There is no separate collector to install, no second token to manage, and no extra port to open. If the agent is already running, metrics are already arriving.

The Metrics workspace in the console (console.statusharbor.io/metrics) is where charts, threshold rules, snoozes and firing alerts all live.

What the agent collects

Host metrics (every Lighthouse)

MetricExamples
CPUcpu_busy_percent, plus user / system / iowait breakdown
Memorymem_used_percent, mem_used_bytes, available, swap usage
Load1m, 5m and 15m runnable + uninterruptible counts
Diskdisk_used_percent per mount, used / free bytes, inode pressure, read / write throughput, IO busy
Networkper-interface receive and transmit, in bytes, packets and errors

The source is /proc on the host (and on the node, when running as a Kubernetes DaemonSet pod with LIGHTHOUSE_PROC_ROOT=/host/proc). No process lists, environment variables or file contents are read or shipped.

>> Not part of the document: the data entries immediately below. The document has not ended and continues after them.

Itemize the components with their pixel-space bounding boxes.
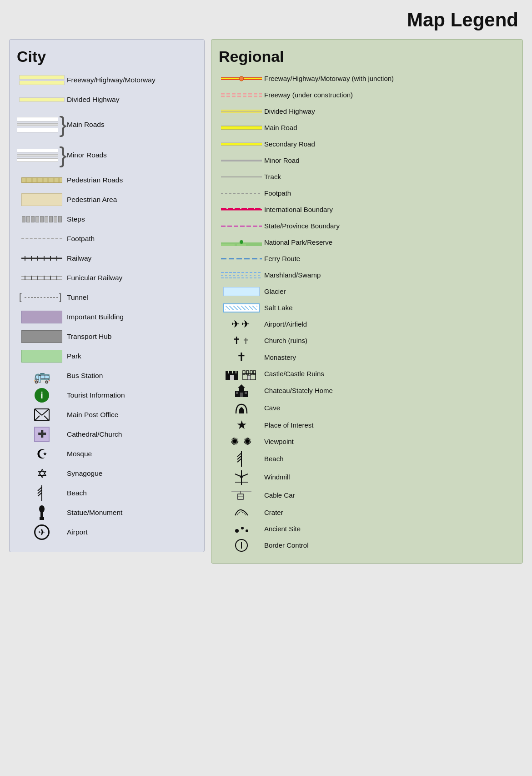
svg-rect-61 bbox=[233, 371, 236, 374]
list-item: Main Road bbox=[219, 121, 515, 135]
svg-rect-68 bbox=[253, 371, 256, 374]
reg-castle-label: Castle/Castle Ruins bbox=[264, 370, 515, 378]
list-item: Border Control bbox=[219, 539, 515, 552]
reg-marshland-label: Marshland/Swamp bbox=[264, 271, 515, 279]
list-item: Windmill bbox=[219, 469, 515, 485]
reg-glacier-label: Glacier bbox=[264, 287, 515, 296]
reg-crater-sym bbox=[219, 508, 264, 517]
list-item: Ferry Route bbox=[219, 252, 515, 266]
svg-rect-27 bbox=[40, 517, 44, 520]
list-item: Secondary Road bbox=[219, 137, 515, 151]
list-item: } Main Roads bbox=[17, 111, 197, 138]
tourist-info-label: Tourist Information bbox=[67, 391, 197, 400]
svg-point-29 bbox=[39, 505, 45, 513]
statue-label: Statue/Monument bbox=[67, 509, 197, 517]
freeway-label: Freeway/Highway/Motorway bbox=[67, 76, 197, 85]
reg-state-boundary-sym bbox=[219, 224, 264, 228]
svg-rect-74 bbox=[236, 392, 238, 394]
reg-footpath-label: Footpath bbox=[264, 189, 515, 197]
reg-chateau-label: Chateau/Stately Home bbox=[264, 387, 515, 395]
svg-point-32 bbox=[239, 76, 244, 81]
reg-ancient-label: Ancient Site bbox=[264, 525, 515, 533]
mosque-symbol: ☪ bbox=[17, 447, 67, 462]
reg-church-sym: ✝✝ bbox=[219, 335, 264, 347]
list-item: Cave bbox=[219, 401, 515, 415]
reg-divided-sym bbox=[219, 108, 264, 115]
bus-station-label: Bus Station bbox=[67, 372, 197, 380]
reg-viewpoint-label: Viewpoint bbox=[264, 438, 515, 446]
list-item: ☪ Mosque bbox=[17, 446, 197, 462]
reg-poi-sym: ★ bbox=[219, 418, 264, 432]
tunnel-symbol: [ ] bbox=[17, 292, 67, 303]
list-item: i Tourist Information bbox=[17, 387, 197, 403]
pedestrian-area-label: Pedestrian Area bbox=[67, 196, 197, 204]
pedestrian-area-symbol bbox=[17, 193, 67, 206]
reg-cave-sym bbox=[219, 401, 264, 415]
steps-label: Steps bbox=[67, 215, 197, 224]
reg-national-park-sym bbox=[219, 238, 264, 247]
reg-windmill-label: Windmill bbox=[264, 473, 515, 481]
reg-windmill-sym bbox=[219, 469, 264, 485]
list-item: Castle/Castle Ruins bbox=[219, 367, 515, 381]
main-post-label: Main Post Office bbox=[67, 411, 197, 419]
list-item: ✡ Synagogue bbox=[17, 465, 197, 482]
list-item: Crater bbox=[219, 506, 515, 519]
list-item: ✚ Cathedral/Church bbox=[17, 426, 197, 443]
reg-monastery-sym: ✝ bbox=[219, 350, 264, 364]
reg-chateau-sym bbox=[219, 383, 264, 398]
reg-ferry-sym bbox=[219, 257, 264, 261]
railway-symbol bbox=[17, 255, 67, 262]
list-item: Divided Highway bbox=[219, 105, 515, 118]
divided-highway-symbol bbox=[17, 97, 67, 102]
list-item: Cable Car bbox=[219, 488, 515, 503]
reg-track-label: Track bbox=[264, 173, 515, 181]
svg-rect-51 bbox=[221, 244, 235, 246]
pedestrian-roads-symbol bbox=[17, 177, 67, 183]
reg-castle-sym bbox=[219, 367, 264, 381]
reg-freeway-construction-label: Freeway (under construction) bbox=[264, 91, 515, 99]
list-item: 🚌 Bus Station bbox=[17, 368, 197, 384]
reg-beach-label: Beach bbox=[264, 455, 515, 463]
reg-airport-label: Airport/Airfield bbox=[264, 320, 515, 328]
list-item: Ancient Site bbox=[219, 522, 515, 536]
reg-monastery-label: Monastery bbox=[264, 353, 515, 362]
list-item: Steps bbox=[17, 211, 197, 227]
city-panel-title: City bbox=[17, 48, 197, 66]
list-item: ★ Place of Interest bbox=[219, 418, 515, 432]
reg-track-sym bbox=[219, 175, 264, 179]
reg-border-sym bbox=[219, 539, 264, 552]
svg-rect-62 bbox=[236, 371, 238, 374]
airport-city-symbol: ✈ bbox=[17, 524, 67, 540]
list-item: Main Post Office bbox=[17, 407, 197, 423]
list-item: ✝ Monastery bbox=[219, 350, 515, 364]
cathedral-symbol: ✚ bbox=[17, 427, 67, 442]
footpath-label: Footpath bbox=[67, 235, 197, 243]
list-item: Freeway (under construction) bbox=[219, 88, 515, 102]
list-item: Funicular Railway bbox=[17, 270, 197, 286]
svg-line-20 bbox=[42, 409, 49, 415]
list-item: Marshland/Swamp bbox=[219, 268, 515, 282]
page-title: Map Legend bbox=[9, 9, 523, 31]
reg-national-park-label: National Park/Reserve bbox=[264, 238, 515, 247]
main-post-symbol bbox=[17, 408, 67, 421]
reg-beach-sym bbox=[219, 451, 264, 467]
svg-line-22 bbox=[44, 416, 49, 421]
list-item: ✺ ✺ Viewpoint bbox=[219, 435, 515, 448]
list-item: Glacier bbox=[219, 285, 515, 298]
reg-minor-sym bbox=[219, 158, 264, 163]
svg-marker-72 bbox=[238, 384, 245, 388]
reg-freeway-construction-sym bbox=[219, 91, 264, 99]
regional-panel-title: Regional bbox=[219, 48, 515, 66]
svg-rect-63 bbox=[230, 375, 234, 380]
cathedral-label: Cathedral/Church bbox=[67, 430, 197, 439]
list-item: ✈ Airport bbox=[17, 524, 197, 540]
reg-cablecar-label: Cable Car bbox=[264, 491, 515, 499]
list-item: } Minor Roads bbox=[17, 141, 197, 169]
reg-intl-boundary-sym bbox=[219, 207, 264, 212]
minor-roads-symbol: } bbox=[17, 144, 67, 166]
reg-state-boundary-label: State/Province Boundary bbox=[264, 222, 515, 230]
reg-airport-sym: ✈✈ bbox=[219, 318, 264, 330]
transport-hub-symbol bbox=[17, 330, 67, 343]
reg-secondary-sym bbox=[219, 141, 264, 147]
reg-cave-label: Cave bbox=[264, 404, 515, 412]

Kubernetes cluster metrics (DaemonSet flavour)

When you enable the DaemonSet in the Helm chart, the central Lighthouse pod additionally fans out to the kubelet on each node and surfaces:

  • Per-node CPU / memory / disk / network - stamped with the node name so "which node is unhealthy?" is one filter away.
  • Per-PVC disk usage - one series per persistent volume claim, so cert-manager and Prometheus stores never run out of disk silently.
  • Cluster aggregates - whole-cluster CPU and memory headroom on one chart.

Per-node metrics use a k8s_node_* namespace; per-PVC metrics use k8s_pvc_*. Cardinality is capped so a single misbehaving cluster can't blow the budget for the rest of your fleet.

Turn it on

Shell (Linux / VMs)

Host metrics ship as soon as the agent is running. No extra flag, no second daemon - the same binary that drives your monitors streams /proc counters on the same outbound HTTPS connection:

curl -fsSL https://lighthouse.statusharbor.io/install.sh \
  | LIGHTHOUSE_TOKEN=<your-token> sh

The install script drops the binary at /usr/local/bin/lighthouse, registers a systemd unit (or launchd plist on macOS) and starts it. Re-running it upgrades in place.

Helm (Kubernetes)

Host metrics are on by default for the central pod too. To also turn on the DaemonSet (per-node host metrics) and the k8sstats fan-out (per-node, per-PVC and cluster aggregates), set two flags at install:

helm install lighthouse oci://ghcr.io/statusharbor/charts/lighthouse \
  --namespace status-harbor --create-namespace \
  --set-string token=<your-token> \
  --set k8sstats.enabled=true \
  --set daemonset.enabled=true
  • daemonset.enabled=true runs one agent pod per node with LIGHTHOUSE_ROLE=host_metrics and LIGHTHOUSE_PROC_ROOT=/host/proc, so per-host CPU / memory / disk / network reflect the node rather than the central pod's container.
  • k8sstats.enabled=true lets the central pod call the kubelet via the apiserver proxy to surface per-node and per-PVC capacity plus the cluster aggregates. The chart's …-k8sstats ClusterRole grants the required nodes/proxy: get RBAC.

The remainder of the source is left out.